再会 四
初五郎は一人の女を見つけた。シイエに似ているような気がして立ち止まったのだ。
初五郎はシイエを揺さぶった。シイエは初五郎の顔をぼんやり見ているだけだ。
違う…女の顔は苦痛に満ちており、ひどくやせ細り視線は定まらずにいた。常に燐とした美しさをたたえていたシイエとは別人に思えた。
また辺りを探してみるも、どうしても先ほどの女が気になりもう一度戻った。
シイエだ。

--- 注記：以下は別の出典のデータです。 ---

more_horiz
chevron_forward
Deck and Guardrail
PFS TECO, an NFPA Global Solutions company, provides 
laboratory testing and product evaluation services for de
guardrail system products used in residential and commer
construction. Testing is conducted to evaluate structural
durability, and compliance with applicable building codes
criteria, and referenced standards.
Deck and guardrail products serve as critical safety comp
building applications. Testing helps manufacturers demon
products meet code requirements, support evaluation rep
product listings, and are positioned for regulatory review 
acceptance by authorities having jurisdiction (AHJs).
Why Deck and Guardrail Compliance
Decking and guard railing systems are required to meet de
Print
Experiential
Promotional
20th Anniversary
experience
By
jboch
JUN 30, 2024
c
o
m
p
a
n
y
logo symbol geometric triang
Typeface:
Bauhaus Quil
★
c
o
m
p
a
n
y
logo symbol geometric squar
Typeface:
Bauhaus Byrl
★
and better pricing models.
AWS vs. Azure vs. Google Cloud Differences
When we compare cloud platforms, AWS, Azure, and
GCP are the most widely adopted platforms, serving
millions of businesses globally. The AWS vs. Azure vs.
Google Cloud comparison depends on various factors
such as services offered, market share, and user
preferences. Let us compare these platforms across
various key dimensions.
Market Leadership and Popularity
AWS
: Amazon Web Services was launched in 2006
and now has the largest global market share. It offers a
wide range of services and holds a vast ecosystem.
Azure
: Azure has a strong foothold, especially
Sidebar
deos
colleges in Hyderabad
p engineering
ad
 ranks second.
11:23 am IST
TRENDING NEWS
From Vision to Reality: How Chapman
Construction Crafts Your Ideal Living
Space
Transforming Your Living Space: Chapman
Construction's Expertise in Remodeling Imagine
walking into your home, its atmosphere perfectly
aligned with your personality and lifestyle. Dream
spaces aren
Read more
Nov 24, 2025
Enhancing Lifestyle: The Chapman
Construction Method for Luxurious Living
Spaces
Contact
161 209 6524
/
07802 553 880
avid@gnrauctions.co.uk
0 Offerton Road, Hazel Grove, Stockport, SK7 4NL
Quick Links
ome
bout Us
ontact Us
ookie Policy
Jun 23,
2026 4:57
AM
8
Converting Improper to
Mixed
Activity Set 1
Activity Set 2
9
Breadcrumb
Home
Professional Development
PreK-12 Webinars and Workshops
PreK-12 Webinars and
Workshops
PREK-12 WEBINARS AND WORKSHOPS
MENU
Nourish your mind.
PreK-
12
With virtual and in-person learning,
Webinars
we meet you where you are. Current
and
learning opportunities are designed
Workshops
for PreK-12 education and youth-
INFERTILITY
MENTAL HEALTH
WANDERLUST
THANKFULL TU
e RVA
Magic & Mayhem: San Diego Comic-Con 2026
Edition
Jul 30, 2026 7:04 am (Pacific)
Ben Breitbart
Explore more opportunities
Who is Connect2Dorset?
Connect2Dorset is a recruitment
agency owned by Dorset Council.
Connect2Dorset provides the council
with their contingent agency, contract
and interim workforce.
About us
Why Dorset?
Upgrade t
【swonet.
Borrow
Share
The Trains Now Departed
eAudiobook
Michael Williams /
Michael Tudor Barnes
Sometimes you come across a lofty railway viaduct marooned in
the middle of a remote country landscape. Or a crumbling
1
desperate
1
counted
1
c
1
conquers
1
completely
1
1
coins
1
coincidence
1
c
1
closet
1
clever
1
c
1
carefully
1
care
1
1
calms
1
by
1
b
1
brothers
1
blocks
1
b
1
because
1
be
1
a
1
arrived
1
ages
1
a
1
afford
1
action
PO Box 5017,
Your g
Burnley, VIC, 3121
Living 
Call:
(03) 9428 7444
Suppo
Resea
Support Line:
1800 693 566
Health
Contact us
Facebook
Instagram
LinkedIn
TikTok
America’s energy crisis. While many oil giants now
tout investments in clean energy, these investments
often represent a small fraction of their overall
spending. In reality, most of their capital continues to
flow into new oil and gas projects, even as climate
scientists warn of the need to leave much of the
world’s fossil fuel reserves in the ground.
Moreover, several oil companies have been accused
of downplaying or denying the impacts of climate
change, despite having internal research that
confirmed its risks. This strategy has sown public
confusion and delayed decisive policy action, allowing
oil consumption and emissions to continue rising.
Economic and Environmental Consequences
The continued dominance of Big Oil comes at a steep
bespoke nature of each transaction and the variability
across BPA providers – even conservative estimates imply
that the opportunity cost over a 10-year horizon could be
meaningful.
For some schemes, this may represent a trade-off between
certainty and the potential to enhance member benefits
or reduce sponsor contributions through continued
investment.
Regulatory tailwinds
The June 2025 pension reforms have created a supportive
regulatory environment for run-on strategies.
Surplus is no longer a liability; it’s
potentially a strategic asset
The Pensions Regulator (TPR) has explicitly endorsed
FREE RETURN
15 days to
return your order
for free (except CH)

シイエに間違いなかった。待ちに待った再会の時だった。シイエの髪はやけこげ、服もボロボロで何やらぽかんとして視線が定まらない。
「シイエ!シイエ!」
初五郎はシイエを揺さぶった。シイエは初五郎の顔をぼんやり見ているだけだ。
「シイエ!」
初五郎は力の限りシイエを抱き締めた。シイエは相変わらず視線が定まらずされるがままになっている。
「シイエ!おいがわかっか?やっと帰ってきたとぞ!わかっか!」
初五郎は何度もシイエを揺さぶり頬を叩いた。シイエは目をパチパチしたかと思うと、初五郎にしがみつき堰を切ったように泣き始めた。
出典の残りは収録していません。